Chasing Greatness by Adam Lazarus

Author:Adam Lazarus [Lazarus, Adam]
Language: eng
Format: epub
Tags: History, United States, Sports, Sports & Recreation, Pennsylvania
ISBN: 9780451229878
Publisher: NAL
Published: 2010-05-04T00:00:00+00:00


JUST AFTER TWO P.M. ON Saturday afternoon, Miller joined Bob Charles on Oakmont’s opening hole to begin the third round, just three shots off the lead.

In the press tent following the second-round 69 that had wowed his partner, Arnold Palmer, Miller had been asked to gauge his prospects of winning the Open, under the inevitably tremendous late-round pressure.

“If it’s somebody like Jim Colbert, I feel I’m as good [as] or better than he is, so there’ll be no problem. If it’s Jack Nicklaus, well ... it’s like a Volkswagen and a Corvette in a race. The VW doesn’t win unless the Corvette breaks down.”

From the first tee box, Miller could see Nicklaus strike an approach from the rain-soaked fairway that sailed far beyond the green—the first of several “nondescript shots” that led to a 74 and frustrated the usually unflappable defending U.S. Open champion.

Miller’s afternoon would be far more maddening—starting when he reached into his pants pockets, then into his golf bag, for the yardage book he had relied on heavily during the first two rounds.

“I got to the first tee and I went through the first zipper and second zipper and third zipper, and then I started panicking,” he remembered. “I got Linda. I said, ‘You’ve got to go, my yardage [book] must be back at the house! You’ve got to go back and get it!’ So she had to go back to the car and drive all the way there and back.

“Talk about stupidity!” he once said. “The biggest tournament in the world, and I don’t even double-check. I tried to play by guesswork Saturday, not knowing if I was a hundred and fifty yards or a hundred and sixty yards from the flag.”

Miller bogeyed the first hole. Then he bogeyed the second. After a pair of pars, he bogeyed the fifth and followed that with a disastrous double bogey on the sixth. He was five over par after six holes; his hopes of winning the U.S. Open seemed over.

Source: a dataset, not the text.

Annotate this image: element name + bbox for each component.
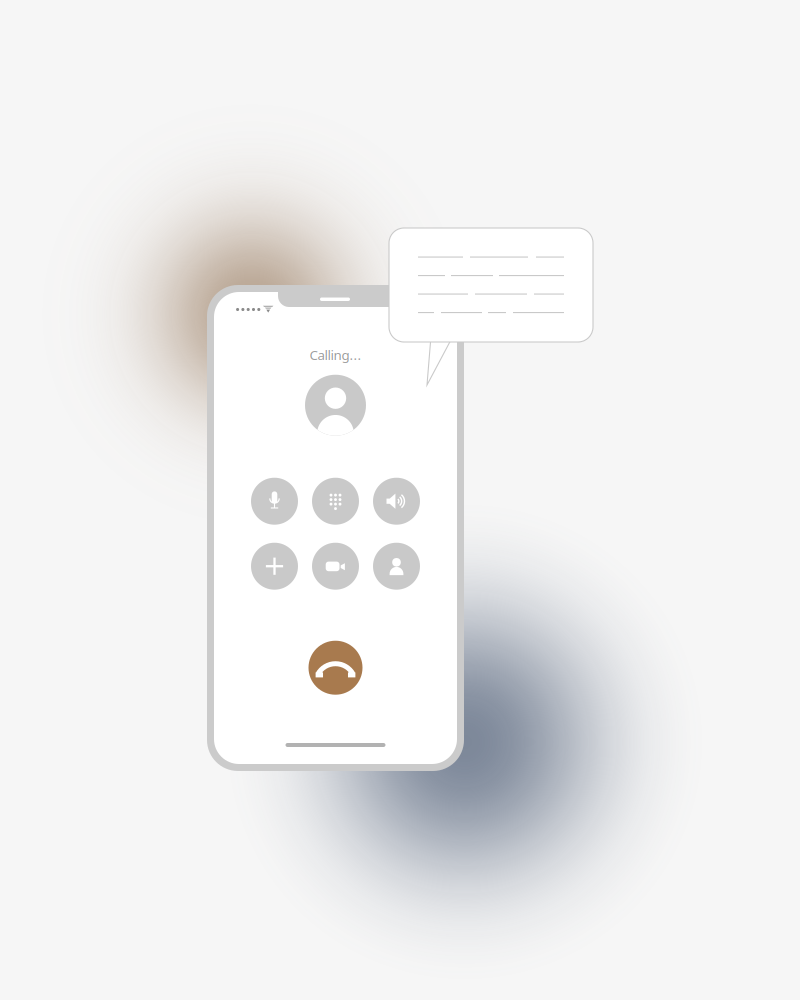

Blindly making club selections, Miller launched his approach to the seventh green into a bunker, setting up another likely bogey. A blast from the fluffy sand ran twenty feet beyond the cup and nearly against the fringe; two putts would place him six over par after seven holes and seal his fate. But Miller stroked a perfect, par-saving putt and breathed a sigh of relief as the ball disappeared from sight; still drowning, but not officially dead.

As Linda fought traffic on her way back to Oakmont, Johnny hit a superb tee shot on the par-three eighth and sank his first birdie of the day. And on the par-five ninth, Miller—stilt without his precious yardage book—launched a high two-iron toward the front right “sucker” pin; it barely carried a bunker and settled seventeen feet from the hole. Exuberantly rolling in the eagle putt, Miller closed out the front side with a roller-coaster 38, two over par. The birdie-eagle momentum from numbers eight and nine helped ease Miller’s mind almost as much as Linda’s appearance on the tenth tee, yardage book in hand.